The quality of the recognized text depends primarily on the quality of the original file and on the operation of the cuneiform package.

KBookOCR

Of course, this project was the impetus for another ambitious idea, which, together with the author of BookOCR, was brought to life by your humble servant b0noI . The idea was to implement a system suitable for use by visual aesthetes who prefer a visually beautiful design (this is at least), and as a maximum create a Linux-based project that would allow FineReader to be executed in an equally convenient and aesthetically beautiful way.

For development, the Qt library was selected.

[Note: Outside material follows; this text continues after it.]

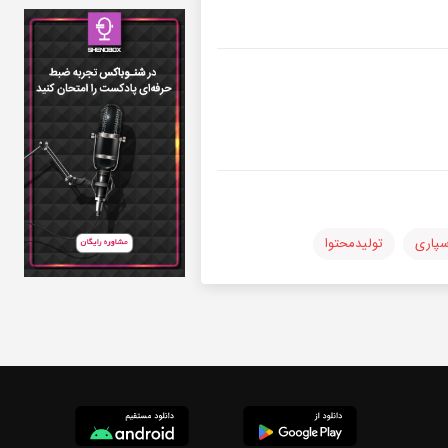
سپاری
تولیدمحتوا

On the one hand, this project is an add-on on the BookOCR project, but it is not so simple. Since the integration had to make significant changes to the original script. There were special problems when implementing the preview of djvu files, since if the poppler project exists for pdf, then in the indicated cases the preview had to be implemented by a third-party bash utility. That is why, when installing KbookOCR, along with KbookOCR itself, not only BookOCR is installed, but also a console utility that is used to obtain the image used in the preview.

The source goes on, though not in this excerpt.